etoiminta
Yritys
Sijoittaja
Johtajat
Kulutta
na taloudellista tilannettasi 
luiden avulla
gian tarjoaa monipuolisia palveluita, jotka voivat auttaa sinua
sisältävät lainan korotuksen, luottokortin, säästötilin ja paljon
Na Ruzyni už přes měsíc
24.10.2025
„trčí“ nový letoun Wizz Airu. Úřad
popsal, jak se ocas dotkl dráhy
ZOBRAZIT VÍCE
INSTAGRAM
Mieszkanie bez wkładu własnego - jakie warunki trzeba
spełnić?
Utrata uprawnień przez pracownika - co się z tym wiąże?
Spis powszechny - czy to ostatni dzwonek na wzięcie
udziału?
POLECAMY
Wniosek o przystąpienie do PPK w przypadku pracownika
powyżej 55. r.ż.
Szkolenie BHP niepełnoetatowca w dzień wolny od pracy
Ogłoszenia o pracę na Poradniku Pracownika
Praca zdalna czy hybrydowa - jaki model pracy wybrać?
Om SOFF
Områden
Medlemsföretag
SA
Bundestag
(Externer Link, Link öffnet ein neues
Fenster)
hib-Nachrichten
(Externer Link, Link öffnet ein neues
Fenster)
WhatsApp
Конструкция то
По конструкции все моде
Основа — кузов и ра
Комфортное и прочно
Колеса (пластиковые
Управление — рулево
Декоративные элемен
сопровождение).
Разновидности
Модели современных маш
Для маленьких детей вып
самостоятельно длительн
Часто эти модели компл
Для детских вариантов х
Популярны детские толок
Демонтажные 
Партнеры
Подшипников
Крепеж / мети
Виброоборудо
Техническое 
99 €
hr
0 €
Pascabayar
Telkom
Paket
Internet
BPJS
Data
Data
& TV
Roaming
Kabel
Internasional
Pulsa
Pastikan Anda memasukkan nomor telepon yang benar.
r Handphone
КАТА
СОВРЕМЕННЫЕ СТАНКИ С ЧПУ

──────────────────────────────

### EXERCISE INSTRUCTIONS
May I have exactly the lines from the one containing "Техническое" through the last line of the data, both included?

### EXERCISE RESULT
Техническое 
99 €
hr
0 €
Pascabayar
Telkom
Paket
Internet
BPJS
Data
Data
& TV
Roaming
Kabel
Internasional
Pulsa
Pastikan Anda memasukkan nomor telepon yang benar.
r Handphone
КАТА
СОВРЕМЕННЫЕ СТАНКИ С ЧПУ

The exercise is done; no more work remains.